Uitspraak
1.Geding in cassatie
2.Beoordeling van de middelen
3.Beslissing
29 mei 2018.
Hoge Raad
In deze zaak heeft de Hoge Raad op 29 mei 2018 uitspraak gedaan in een cassatieprocedure tegen een arrest van het Gerechtshof 's-Hertogenbosch. De verdachte, geboren in 1966, was in cassatie gegaan tegen een eerdere veroordeling voor het medeplegen van witwassen, meermalen gepleegd. De verdediging voerde verschillende middelen aan, waaronder schending van artikel 422.2 van het Wetboek van Strafvordering (Sv) omdat niet zou blijken dat de beraadslaging in hoger beroep mede was geschied naar aanleiding van onderzoek ter terechtzitting. Daarnaast werd er geklaagd over de ondertekening van de aanvulling van bewijsmiddelen op basis van artikel 365b.1 Sv, en het door het hof gehanteerde criterium bij de afwijzing van het verzoek tot verwijzing van de zaak naar de Raad voor de rechtspraak. Ook werd aangevoerd dat de vervolging in strijd was met het ne bis in idem-beginsel, gezien een eerdere veroordeling in België, en dat de bewezenverklaring in strijd was met het bewijsminimum van artikel 341.4 Sv.

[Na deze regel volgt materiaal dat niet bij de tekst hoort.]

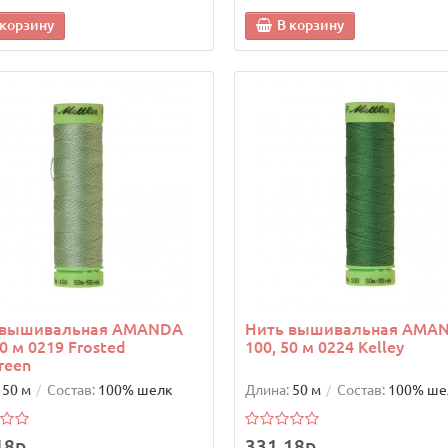
 корзину
В корзину
 вышивальная AMANDA
Нить вышивальная AMA
50 м 0219 Frosted
100, 50 м 0224 Kelley
reen
50 м
Состав:
100% шелк
Длина:
50 м
Состав:
100% ше
18р.
331.18р.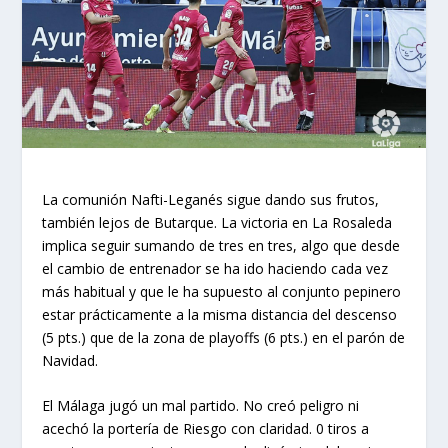
La comunión Nafti-Leganés sigue dando sus frutos,
también lejos de Butarque. La victoria en La Rosaleda
implica seguir sumando de tres en tres, algo que desde
el cambio de entrenador se ha ido haciendo cada vez
más habitual y que le ha supuesto al conjunto pepinero
estar prácticamente a la misma distancia del descenso
(5 pts.) que de la zona de playoffs (6 pts.) en el parón de
Navidad.
El Málaga jugó un mal partido. No creó peligro ni
acechó la portería de Riesgo con claridad. 0 tiros a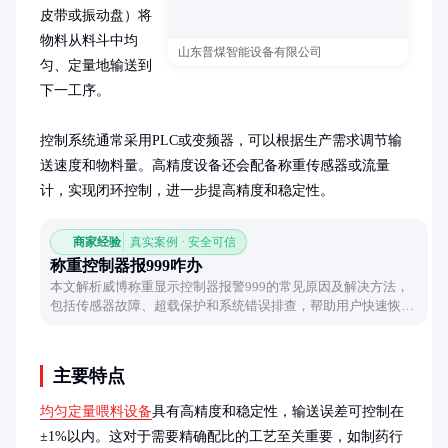
皮带或振动盘）将
物料从料斗中均
山东普煤智能设备有限公司
匀、定量地输送到
下一工序。

控制系统通常采用PLC或变频器，可以根据生产需求调节输
送速度和物料量。高精度设备还会配备称重传感器或流量
计，实现闭环控制，进一步提高精度和稳定性。
商家经验
真实案例 · 安全可信
称重控制器报999咋办
本文解析威博称重显示控制器报警999的常见原因及解决方法，
包括传感器故障、超载保护和系统错误排查，帮助用户快速恢复
设备正常使用。
主要特点
均匀定量喂料设备
具有高精度和稳定性，输送误差可控制在
±1%以内。这对于需要精确配比的工艺至关重要，如制药行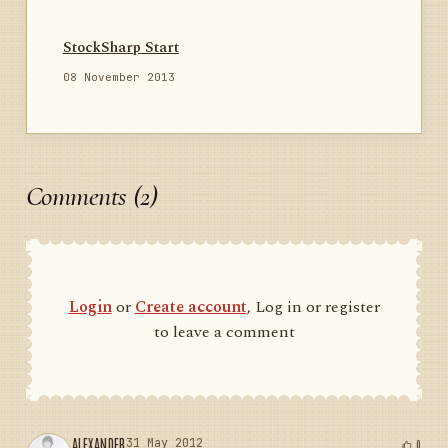
        public override void 
AddNewTrades(Trade trade)

        {

StockSharp Start
            base.AddNewTrades(trade);

08 November 2013
            _newTrades.Add(trade);

        }

        private void OnProcessTrades()

Comments (2)
        {

            if (_isInProcess)

                return;

            _isInProcess = true;

Login
or
Create account
, Log in or register
            try

to leave a comment
            {

                var newTrades = 
_newTrades.SyncGet(c =>

                {

                    var retVal = 
c.ToArray();

ALEXANDER
31 May 2012
0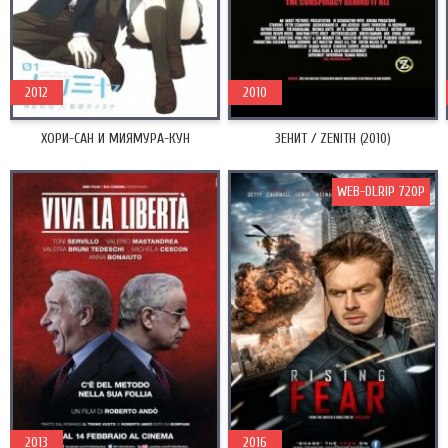
2012
2010
ХОРИ-САН И МИЯМУРА-КУН
ЗЕНИТ / ZENITH (2010)
WEB-DLRIP 720P
2013
2016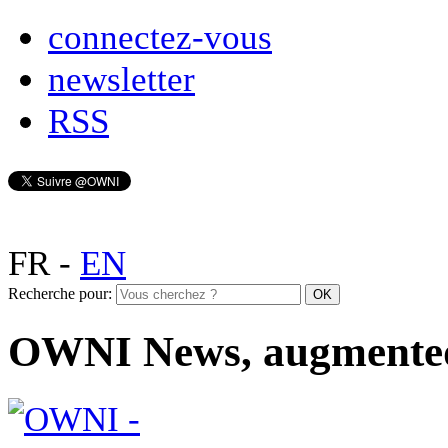
connectez-vous
newsletter
RSS
FR
-
EN
Recherche pour:
OWNI News, augmente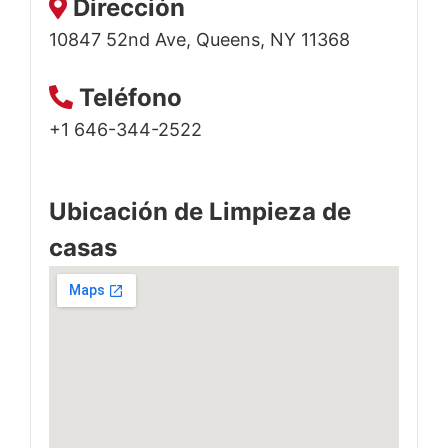
Dirección
10847 52nd Ave, Queens, NY 11368
Teléfono
+1 646-344-2522
Ubicación de Limpieza de
casas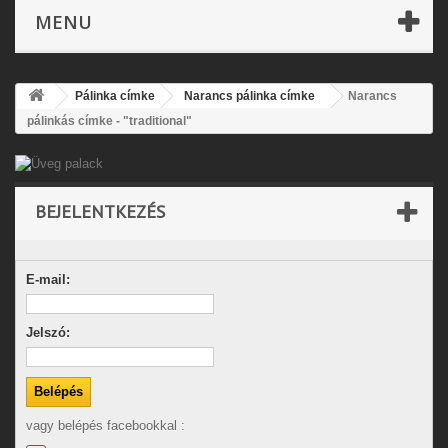
MENU
Pálinka címke
Narancs pálinka címke
Narancs
pálinkás címke - "traditional"
BEJELENTKEZÉS
E-mail:
Jelszó:
vagy belépés facebookkal :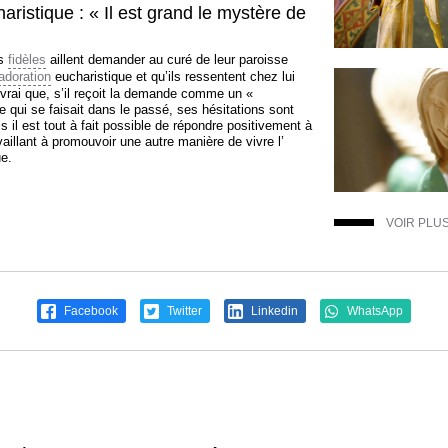
aristique : « Il est grand le mystère de
es
fidèles
aillent demander au curé de leur paroisse
adoration
eucharistique et qu’ils ressentent chez lui
t vrai que, s’il reçoit la demande comme un «
e qui se faisait dans le passé, ses hésitations sont
 il est tout à fait possible de répondre positivement à
illant à promouvoir une autre manière de vivre l’
e.
VOIR PLU
Facebook
Twitter
Linkedin
WhatsApp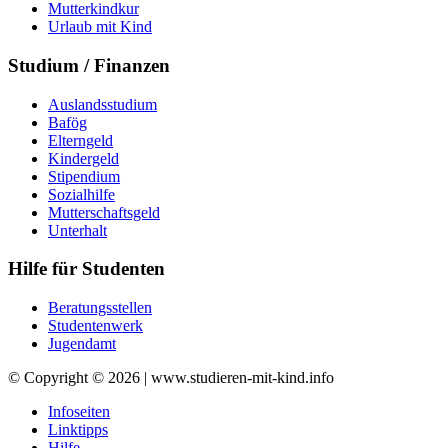
Mutterkindkur
Urlaub mit Kind
Studium / Finanzen
Auslandsstudium
Bafög
Elterngeld
Kindergeld
Stipendium
Sozialhilfe
Mutterschaftsgeld
Unterhalt
Hilfe für Studenten
Beratungsstellen
Studentenwerk
Jugendamt
© Copyright © 2026 | www.studieren-mit-kind.info
Infoseiten
Linktipps
Hilfe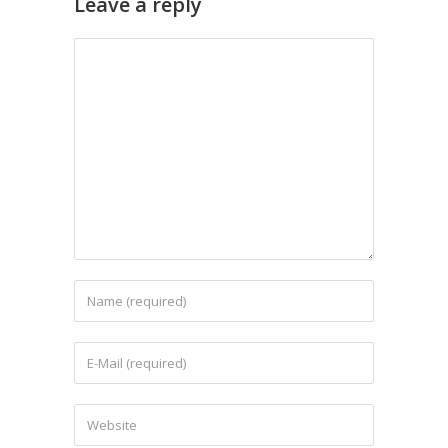
Leave a reply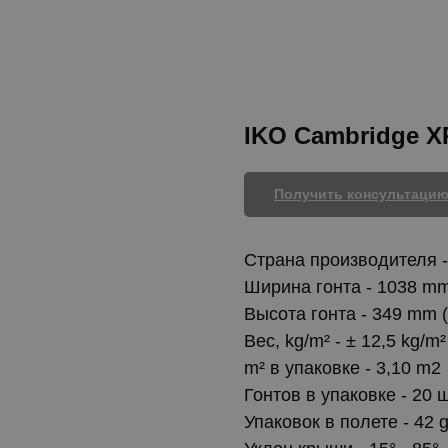
IKO Cambridge 
Получить консультаци
Cтрана производителя 
Ширина гонта - 1038 mm
Высота гонта - 349 mm (
Вес, kg/m² - ± 12,5 kg/m²
m² в упаковке - 3,10 m2
Гонтов в упаковке - 20 
Упаковок в полете - 42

De Hoge Raad oordeelde dat de middelen niet tot cassatie konden leiden. Dit werd onderbouwd met de overweging dat, gezien artikel 81, eerste lid, van de Rechtsvordering, geen nadere motivering nodig was, omdat de middelen niet nopen tot beantwoording van rechtsvragen in het belang van de rechtseenheid of de rechtsontwikkeling. De Hoge Raad verwerpt het beroep, waarmee de eerdere uitspraak van het Gerechtshof in stand blijft.